Exercise brief> Each entry has to be given again in its exact wording, and no picture may appear in the result.

(Page images and extracted text)

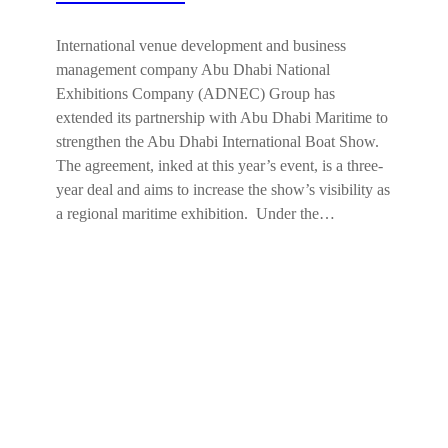
International venue development and business
management company Abu Dhabi National
Exhibitions Company (ADNEC) Group has
extended its partnership with Abu Dhabi Maritime to
strengthen the Abu Dhabi International Boat Show.
The agreement, inked at this year’s event, is a three-
year deal and aims to increase the show’s visibility as
a regional maritime exhibition. Under the…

Output of the exercise>
International venue development and business
management company Abu Dhabi National
Exhibitions Company (ADNEC) Group has
extended its partnership with Abu Dhabi Maritime to
strengthen the Abu Dhabi International Boat Show.
The agreement, inked at this year’s event, is a three-
year deal and aims to increase the show’s visibility as
a regional maritime exhibition. Under the…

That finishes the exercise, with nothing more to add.